Peyton Manning explained why he won't be coaching in the NFL anytime soon
Peyton Manning is unequivocally one of the greatest quarterbacks in NFL history. He holds multiple personal records and accolades as well as two Super Bowl rings and a Hall of Fame bust in Canton, Ohio.
But when it comes to ever picking up a coach's headset and clipboard in the NFL, Manning isn't interested. And you can partially blame that on Manning's experience coaching his son's sixth-grade football team.
If you're wondering why Peyton Manning isn't coaching, take it up with his son's 6th grade football team 🤣 pic.twitter.com/iLOUCKM6zm
— The Volume (@TheVolumeSports) September 7, 2022
"I'm the offensive coordinator on my son Marshall's sixth-grade football team. We got beat in overtime on Saturday and a couple of my players asked me why I ran the ball so much in the red zone," Manning said on the Colin Cowherd Podcast this week. "So, I think coaching in my future is also out because hearing that from a couple of sixth graders is tough. Hearing that from a 32-year-old wide receiver or quarterback, 'Hey I haven't gotten the ball. What are you doing?' I think that's out."
Manning added that he doesn't think he'd want to be a general manager either — because he feels he's not qualified — but loves being a "resource" for GMs, players and coaches who like to pick his brain.
The former Denver Broncos and Indianapolis Colts quarterback doesn't lack actual in-game experience, though. Manning played in 293 total NFL games during his 18 years in the league where he won five MVP awards and was named to seven All-Pro teams and 14 Pro Bowls. He also ranks third all-time in career passing yards and passing touchdowns.
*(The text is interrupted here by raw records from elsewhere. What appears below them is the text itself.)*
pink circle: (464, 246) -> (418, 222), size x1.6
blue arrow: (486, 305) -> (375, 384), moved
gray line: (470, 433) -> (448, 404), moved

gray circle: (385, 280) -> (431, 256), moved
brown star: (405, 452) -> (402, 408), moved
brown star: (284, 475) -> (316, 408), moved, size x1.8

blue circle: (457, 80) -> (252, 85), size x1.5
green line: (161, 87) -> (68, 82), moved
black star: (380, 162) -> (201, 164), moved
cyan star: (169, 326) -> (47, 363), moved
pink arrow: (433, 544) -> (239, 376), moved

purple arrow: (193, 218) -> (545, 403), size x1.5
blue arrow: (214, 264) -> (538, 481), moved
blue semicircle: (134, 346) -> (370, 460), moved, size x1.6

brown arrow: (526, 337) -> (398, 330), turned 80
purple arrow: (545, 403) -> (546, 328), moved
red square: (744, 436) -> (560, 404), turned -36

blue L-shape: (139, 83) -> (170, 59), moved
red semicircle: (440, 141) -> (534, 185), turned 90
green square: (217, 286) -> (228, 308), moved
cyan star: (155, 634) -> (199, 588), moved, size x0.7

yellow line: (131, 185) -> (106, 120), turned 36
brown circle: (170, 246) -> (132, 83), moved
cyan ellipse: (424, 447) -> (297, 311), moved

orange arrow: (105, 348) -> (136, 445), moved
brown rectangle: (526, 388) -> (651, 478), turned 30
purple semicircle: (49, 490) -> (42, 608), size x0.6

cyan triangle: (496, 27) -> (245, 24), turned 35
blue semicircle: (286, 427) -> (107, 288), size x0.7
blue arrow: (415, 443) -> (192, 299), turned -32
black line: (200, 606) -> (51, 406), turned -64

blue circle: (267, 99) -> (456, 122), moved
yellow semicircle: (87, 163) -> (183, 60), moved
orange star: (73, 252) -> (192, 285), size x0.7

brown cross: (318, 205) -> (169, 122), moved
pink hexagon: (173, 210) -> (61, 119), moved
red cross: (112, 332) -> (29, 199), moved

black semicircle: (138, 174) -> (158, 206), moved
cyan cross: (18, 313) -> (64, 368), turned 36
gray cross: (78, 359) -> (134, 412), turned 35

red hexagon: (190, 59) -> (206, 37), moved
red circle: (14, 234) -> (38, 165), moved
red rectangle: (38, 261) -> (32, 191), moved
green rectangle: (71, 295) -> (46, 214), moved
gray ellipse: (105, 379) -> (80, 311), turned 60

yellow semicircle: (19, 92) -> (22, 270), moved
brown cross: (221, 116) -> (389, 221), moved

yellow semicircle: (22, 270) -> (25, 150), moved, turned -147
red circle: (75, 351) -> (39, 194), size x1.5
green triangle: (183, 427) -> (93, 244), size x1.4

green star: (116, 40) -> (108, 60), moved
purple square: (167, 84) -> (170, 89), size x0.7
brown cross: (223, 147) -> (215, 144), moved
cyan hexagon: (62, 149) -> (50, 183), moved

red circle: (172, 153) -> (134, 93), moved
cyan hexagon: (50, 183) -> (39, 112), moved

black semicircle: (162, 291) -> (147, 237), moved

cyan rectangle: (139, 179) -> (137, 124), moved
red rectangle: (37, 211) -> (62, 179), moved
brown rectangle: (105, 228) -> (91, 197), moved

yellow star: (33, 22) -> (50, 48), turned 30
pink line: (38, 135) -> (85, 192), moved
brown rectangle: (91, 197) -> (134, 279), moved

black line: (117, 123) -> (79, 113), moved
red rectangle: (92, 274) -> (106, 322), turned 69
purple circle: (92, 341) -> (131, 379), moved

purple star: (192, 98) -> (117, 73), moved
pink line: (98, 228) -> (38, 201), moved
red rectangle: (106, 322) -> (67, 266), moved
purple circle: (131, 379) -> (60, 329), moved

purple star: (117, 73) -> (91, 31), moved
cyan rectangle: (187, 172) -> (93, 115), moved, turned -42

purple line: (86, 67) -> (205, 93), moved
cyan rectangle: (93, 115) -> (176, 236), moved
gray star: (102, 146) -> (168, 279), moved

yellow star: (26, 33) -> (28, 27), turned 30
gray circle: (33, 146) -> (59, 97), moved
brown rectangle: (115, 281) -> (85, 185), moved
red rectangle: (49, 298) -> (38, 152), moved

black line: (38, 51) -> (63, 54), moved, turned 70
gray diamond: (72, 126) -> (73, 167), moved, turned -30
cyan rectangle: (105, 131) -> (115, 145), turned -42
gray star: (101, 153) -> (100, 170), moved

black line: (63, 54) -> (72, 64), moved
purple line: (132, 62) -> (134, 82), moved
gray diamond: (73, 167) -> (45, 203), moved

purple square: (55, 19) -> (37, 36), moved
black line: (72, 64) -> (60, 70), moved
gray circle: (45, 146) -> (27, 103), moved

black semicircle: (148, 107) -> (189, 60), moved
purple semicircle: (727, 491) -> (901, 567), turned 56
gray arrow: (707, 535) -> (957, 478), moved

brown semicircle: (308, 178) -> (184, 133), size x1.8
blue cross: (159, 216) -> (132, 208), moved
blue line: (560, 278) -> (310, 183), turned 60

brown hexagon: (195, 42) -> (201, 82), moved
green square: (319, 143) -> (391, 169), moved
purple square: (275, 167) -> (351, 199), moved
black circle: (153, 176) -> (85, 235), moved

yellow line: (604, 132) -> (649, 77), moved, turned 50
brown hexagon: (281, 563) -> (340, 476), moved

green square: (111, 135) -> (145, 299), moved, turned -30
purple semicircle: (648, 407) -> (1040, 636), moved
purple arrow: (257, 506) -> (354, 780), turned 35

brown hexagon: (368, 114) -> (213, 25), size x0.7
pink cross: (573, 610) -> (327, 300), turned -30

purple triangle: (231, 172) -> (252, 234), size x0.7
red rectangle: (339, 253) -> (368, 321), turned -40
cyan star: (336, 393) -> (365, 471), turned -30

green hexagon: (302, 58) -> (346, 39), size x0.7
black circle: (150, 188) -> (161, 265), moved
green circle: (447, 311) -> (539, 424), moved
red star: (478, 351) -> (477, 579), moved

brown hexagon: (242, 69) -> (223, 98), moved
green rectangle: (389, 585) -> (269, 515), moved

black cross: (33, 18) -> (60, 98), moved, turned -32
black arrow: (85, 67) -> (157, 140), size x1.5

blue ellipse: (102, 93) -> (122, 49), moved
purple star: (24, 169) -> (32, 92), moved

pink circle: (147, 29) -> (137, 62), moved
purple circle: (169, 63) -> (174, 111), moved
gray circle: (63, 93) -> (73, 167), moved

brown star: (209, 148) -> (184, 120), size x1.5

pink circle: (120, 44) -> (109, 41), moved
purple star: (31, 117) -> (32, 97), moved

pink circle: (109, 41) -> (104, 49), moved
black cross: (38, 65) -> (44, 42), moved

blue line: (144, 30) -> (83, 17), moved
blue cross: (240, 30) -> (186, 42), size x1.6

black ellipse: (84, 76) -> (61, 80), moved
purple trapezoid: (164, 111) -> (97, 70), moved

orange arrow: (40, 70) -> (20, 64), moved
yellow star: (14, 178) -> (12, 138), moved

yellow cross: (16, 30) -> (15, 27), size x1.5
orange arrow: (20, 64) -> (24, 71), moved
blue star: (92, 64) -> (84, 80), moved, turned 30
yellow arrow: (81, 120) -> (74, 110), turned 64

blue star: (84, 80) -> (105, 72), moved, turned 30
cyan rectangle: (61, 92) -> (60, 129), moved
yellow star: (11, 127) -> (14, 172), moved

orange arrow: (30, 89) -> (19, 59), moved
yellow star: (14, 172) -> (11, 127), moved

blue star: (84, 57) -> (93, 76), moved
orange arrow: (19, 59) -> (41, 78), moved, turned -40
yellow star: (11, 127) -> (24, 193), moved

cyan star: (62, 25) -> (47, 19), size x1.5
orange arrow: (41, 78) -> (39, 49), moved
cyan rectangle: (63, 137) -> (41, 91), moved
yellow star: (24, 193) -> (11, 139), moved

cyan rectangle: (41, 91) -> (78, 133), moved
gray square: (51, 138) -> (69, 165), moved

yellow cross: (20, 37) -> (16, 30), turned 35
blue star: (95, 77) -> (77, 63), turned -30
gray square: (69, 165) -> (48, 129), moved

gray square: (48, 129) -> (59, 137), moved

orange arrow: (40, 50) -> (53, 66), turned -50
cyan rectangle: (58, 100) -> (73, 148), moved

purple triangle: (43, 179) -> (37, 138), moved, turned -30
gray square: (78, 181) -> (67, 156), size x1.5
But as far as taking an official position in a team's front office or coaching staff, Manning sounds content with his current post-playing endeavors — for which there are many. The biggest and perhaps closes to the NFL is his entertainment company, Omaha Productions, which produced multiple shows like "Peyton's Places" on Emmy Award-winning "Manningcast" during ESPN's Monday Night Football broadcast.
The shows keep him close to the game — but not too close. Which is exactly what Manning learned he wanted after taking a year off following his retirement from the NFL in 2015. At the advice of his former Colts coach, Tony Dungy, Manning enjoyed his first season without playing in the league and discovered he really didn't want to be a coach or become a full-time broadcaster.
"I didn't think I'd be a very good coach," Manning said during the podcast. "I was good at calling plays when I was playing quarterback. I'm not very good when other people are playing quarterback, hence my sixth-grade offensive coordinator job so far. Every time Jim Sorgi or Brock Osweiler went in, sometimes they let me call plays in the preseason and I sucked at it. Three-and-out everything single time. So I learned I didn't want to do that.
"I kind of learned what I did not want to do [during that year] and I just kind of found different things along the way that popped up because I didn't jump into something right away. Now I get to do two shows with each of my brothers."